The mixture of organoclays and polyolefins, commonly called polyolefin nanocomposites, is highly desired because organoclays can add stiffness and toughness to polyolefin-containing compounds. Polyolefins for plastic structures have been useful since the mid-20th Century. Organoclays, smectite inorganic clays intercalated with organic ions, such as quaternary ammonium, have become useful in the last decade.
The UV stabilization of nanocomposites has shown to be difficult when not in black or grey colors, typical of hard to stabilize polymers. Initial results showed large changed in color (Delta E or ΔE) very quickly, and “crazing” at low exposure times.
As explained in Wikipedia, crazing is one phenomenon that frequently precedes fracture in some glassy thermoplastic polymers. Associated with crazes are regions of very localized yielding, which lead to the formation of small and interconnected microvoids. Fibrillar bridges form between these microvoids wherein molecular chains become oriented. If the applied tensile load is sufficient, these bridges elongate and break, causing the microvoids to grow and coalesce; as the microvoids coalesce, cracks begin to form.
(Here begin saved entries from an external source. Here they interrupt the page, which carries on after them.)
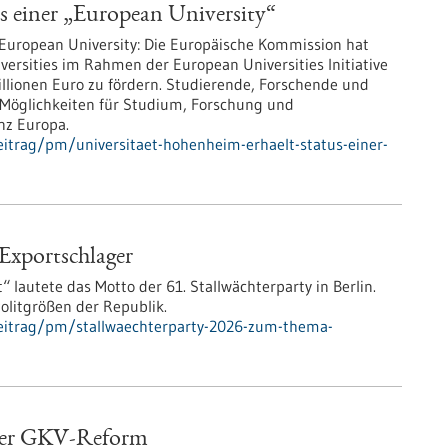
s einer „European University“
r European University: Die Europäische Kommission hat
versities im Rahmen der European Universities Initiative
lionen Euro zu fördern. Studierende, Forschende und
n Möglichkeiten für Studium, Forschung und
nz Europa.
itrag/pm/universitaet-hohenheim-erhaelt-status-einer-
Exportschlager
 lautete das Motto der 61. Stallwächterparty in Berlin.
olitgrößen der Republik.
eitrag/pm/stallwaechterparty-2026-zum-thema-
 der GKV-Reform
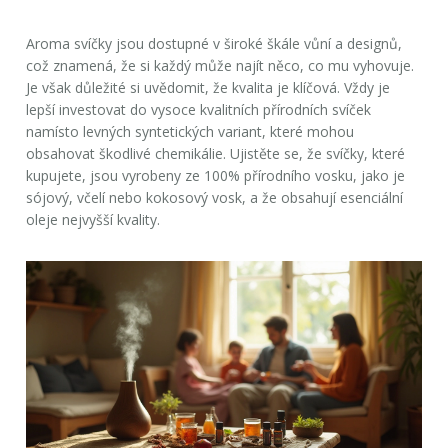
Aroma svíčky jsou dostupné v široké škále vůní a designů,
což znamená, že si každý může najít něco, co mu vyhovuje.
Je však důležité si uvědomit, že kvalita je klíčová. Vždy je
lepší investovat do vysoce kvalitních přírodních svíček
namísto levných syntetických variant, které mohou
obsahovat škodlivé chemikálie. Ujistěte se, že svíčky, které
kupujete, jsou vyrobeny ze 100% přírodního vosku, jako je
sójový, včelí nebo kokosový vosk, a že obsahují esenciální
oleje nejvyšší kvality.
A craze is different from a crack in that it can support a load across its face. Furthermore, this process of craze growth prior to cracking absorbs fracture energy and effectively increases the fracture toughness of the polymer. Crazes form at high stressed regions associated with scratches, flaws, and molecular inhomogeneities: in addition they propagate perpendicular to the applied tensile stress, and typically are 5 μm or less thick. It occurs mostly in amorphous, brittle polymers like polystyrene (PS), and polymethylmethacrylate (PMMA). The appearance of white color is caused by the presence of air in the craze.
Though polypropylene and thermoplastic polyolefins (TPOs) without organoclay are usually quite weatherable, with organoclay nanocomposite materials are much worse in UV performance.